While workplace and private pensions can supplement the State Pension in retirement, many people might be relying solely on this contributory benefit as their only income during their retirement years. Therefore, it’s crucial to understand how many years of NI contributions are needed to secure the maximum payout.
The State Pension age is set to increase to 67 between 2026 and 2028, with another planned rise to 68 expected to take place in the mid-2040s, according to the Daily Record.
If you’re worried about the number of years you need to work before retirement, our guide below will help clarify how National Insurance contributions affect your State Pension amount.
How to qualify for any New State Pension payment
To be eligible for any State Pension, you’ll need at least 10 qualifying years on your National Insurance record, but these don’t have to be consecutive.
This means that for at least 10 years, one or more of the following applied to you:
- you were employed and made National Insurance contributions.
- you received National Insurance credits, for instance if you were jobless, ill, a parent or a carer.
- you made voluntary National Insurance contributions.
Even if you’ve lived or worked overseas, you might still be able to receive some New State Pension.
You may also qualify if you’ve made contributions at the married women’s or widow’s reduced rate – find out more about this on the GOV. UK website here.
How to qualify for full New State Pension payments
The first thing to understand is that ‘full’ refers to the maximum amount of New State Pension a person can receive. You’ll need approximately 35 qualifying years to receive the full New State Pension if you don’t have a National Insurance record before 6 April 2016 – this could be more if you were ‘contracted out’, find out more here.
For those who have contributed between 10 and 35 years, they are eligible for a portion of the new State Pension, but not the full amount unless they purchase additional NI years.
Qualifying years if you’re employed
When you’re working, you pay National Insurance and earn a qualifying year if:
- you’re employed and earning over £242 a week from one employer.
- you’re self-employed and making NI contributions.
You might not be paying National Insurance contributions because your earnings are less than £242 a week. However, you may still earn a qualifying year if you make between £123 and £242 a week from one employer – find out more here.

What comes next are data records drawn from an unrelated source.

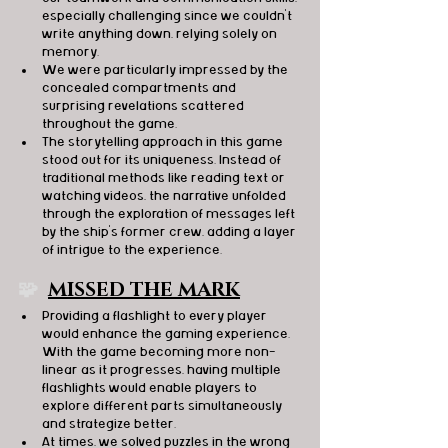
especially challenging since we couldn't 
write anything down, relying solely on 
memory.
We were particularly impressed by the 
concealed compartments and 
surprising revelations scattered 
throughout the game.
The storytelling approach in this game 
stood out for its uniqueness. Instead of 
traditional methods like reading text or 
watching videos, the narrative unfolded 
through the exploration of messages left 
by the ship's former crew, adding a layer 
of intrigue to the experience.
🧩  
MISSED THE MARK
Providing a flashlight to every player 
would enhance the gaming experience. 
With the game becoming more non-
linear as it progresses, having multiple 
flashlights would enable players to 
explore different parts simultaneously 
and strategize better.
At times, we solved puzzles in the wrong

Qualifying years if you’re not employed
You may receive National Insurance credits if you’re unable to work – for instance due to illness or disability, or if you’re a carer or unemployed.
You can receive National Insurance credits if you:
- claim Child Benefit for a child under 12 (or under 16 before 2010)
- get Jobseeker’s Allowance or Employment and Support Allowance
- receive Carer’s Allowance
If you’re not employed or receiving National Insurance credits
You might have the option to make voluntary National Insurance contributions if you’re not in one of these groups but wish to increase your State Pension amount. Find out more on the GOV.UK website here.
What happens if there are gaps in your National Insurance record?
Even with gaps in your National Insurance (NI) record, you can still be eligible for the full New State Pension. A State Pension statement can provide an estimate of how much State Pension you might receive.
You can also request a National Insurance statement from HM Revenue and Customs (HMRC) to verify if there are any gaps in your record.
If your National Insurance record has gaps that could hinder you from receiving the full New State Pension, you may have options such as:.
- Acquiring National Insurance credits
- Making voluntary National Insurance contributions
You can review your National Insurance record on the GOV. UK website here.
It’s also important to check your State Pension age to determine when you’re eligible to retire and claim your State Pension. This can be done using the free online tool available on the GOV.UK website here.